### WORKING DATA ###
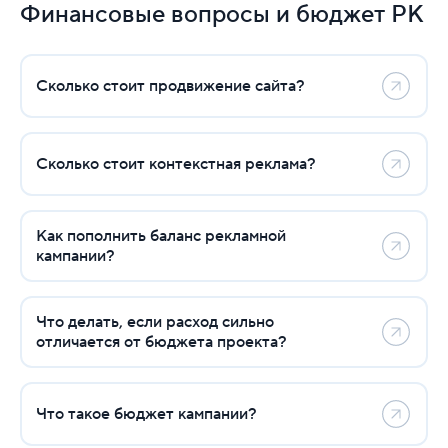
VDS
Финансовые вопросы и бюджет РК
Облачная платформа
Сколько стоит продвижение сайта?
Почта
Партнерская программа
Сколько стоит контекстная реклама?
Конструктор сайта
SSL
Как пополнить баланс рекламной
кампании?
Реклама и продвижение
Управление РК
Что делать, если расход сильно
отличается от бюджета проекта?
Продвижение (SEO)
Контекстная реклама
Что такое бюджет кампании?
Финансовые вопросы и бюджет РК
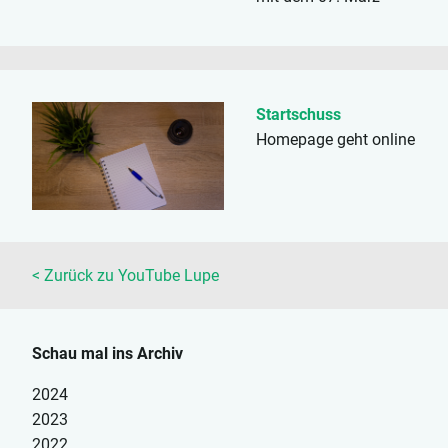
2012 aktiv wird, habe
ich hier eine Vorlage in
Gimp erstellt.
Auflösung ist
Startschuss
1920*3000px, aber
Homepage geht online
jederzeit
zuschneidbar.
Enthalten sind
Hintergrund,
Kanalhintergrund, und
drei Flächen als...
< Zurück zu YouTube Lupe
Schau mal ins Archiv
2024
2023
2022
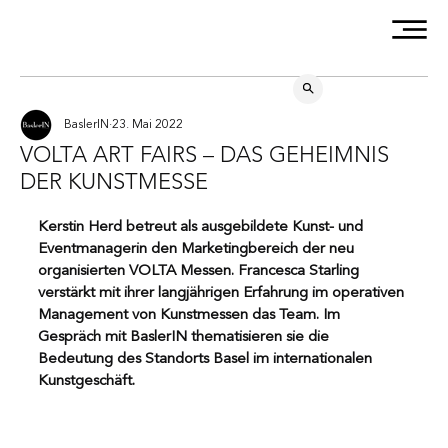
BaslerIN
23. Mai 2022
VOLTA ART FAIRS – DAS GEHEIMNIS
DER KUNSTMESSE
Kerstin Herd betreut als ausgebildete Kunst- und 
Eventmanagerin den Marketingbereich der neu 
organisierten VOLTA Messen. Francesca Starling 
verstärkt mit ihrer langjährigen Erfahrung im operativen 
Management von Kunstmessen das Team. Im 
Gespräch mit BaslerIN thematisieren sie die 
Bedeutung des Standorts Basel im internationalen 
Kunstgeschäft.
###
__TASK INSTRUCTIONS__
Provide only the number of lines in the listing above that contain "стоит".

__YOUR RESPONSE__
2